» **Provided entries**
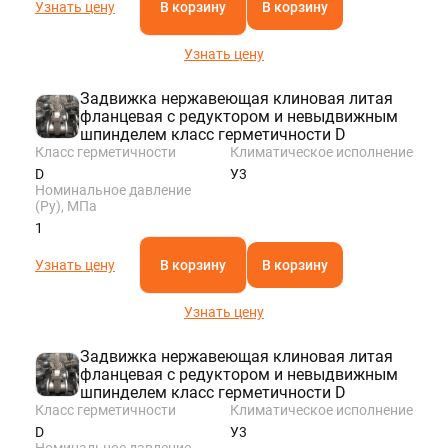
Узнать цену
В корзину
В корзину
Узнать цену
Задвижка нержавеющая клиновая литая
фланцевая с редуктором и невыдвижным
шпинделем класс герметичности D
Класс герметичности
Климатическое исполнение
D
У3
Номинальное давление
(Ру), МПа
1
Узнать цену
В корзину
В корзину
Узнать цену
Задвижка нержавеющая клиновая литая
фланцевая с редуктором и невыдвижным
шпинделем класс герметичности D
Класс герметичности
Климатическое исполнение
D
У3
Номинальное давление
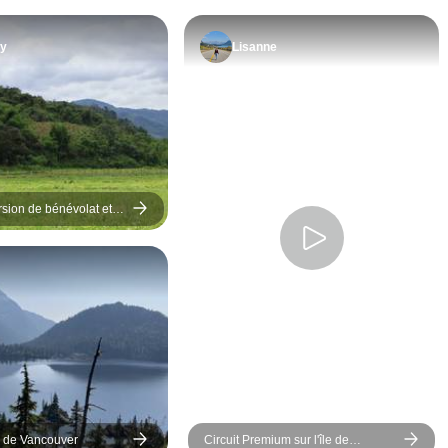
même si l
m’a un p
ny
Lisanne
que les a
trouvé q
une belle
intéressa
tout en b
suffisam
libre. J’ai
rsion de bénévolat et
particuli
 responsable dans le
du Pacifique
apprécié 
passer de
au même 
que de c
tous les 
le de Vancouver
Circuit Premium sur l'île de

» **Goal of the exercise**
Repeat the material above word for word, please, apart from its images.

» **Response box**
Узнать цену
В корзину
В корзину
Узнать цену
Задвижка нержавеющая клиновая литая
фланцевая с редуктором и невыдвижным
шпинделем класс герметичности D
Класс герметичности
Климатическое исполнение
D
У3
Номинальное давление
(Ру), МПа
1
Узнать цену
В корзину
В корзину
Узнать цену
Задвижка нержавеющая клиновая литая
фланцевая с редуктором и невыдвижным
шпинделем класс герметичности D
Класс герметичности
Климатическое исполнение
D
У3
Номинальное давление
même si l
m’a un p
ny
Lisanne
que les a
trouvé q
une belle
intéressa
tout en b
suffisam
libre. J’ai
rsion de bénévolat et
particuli
 responsable dans le
du Pacifique
apprécié 
passer de
au même 
que de c
tous les 
le de Vancouver
Circuit Premium sur l'île de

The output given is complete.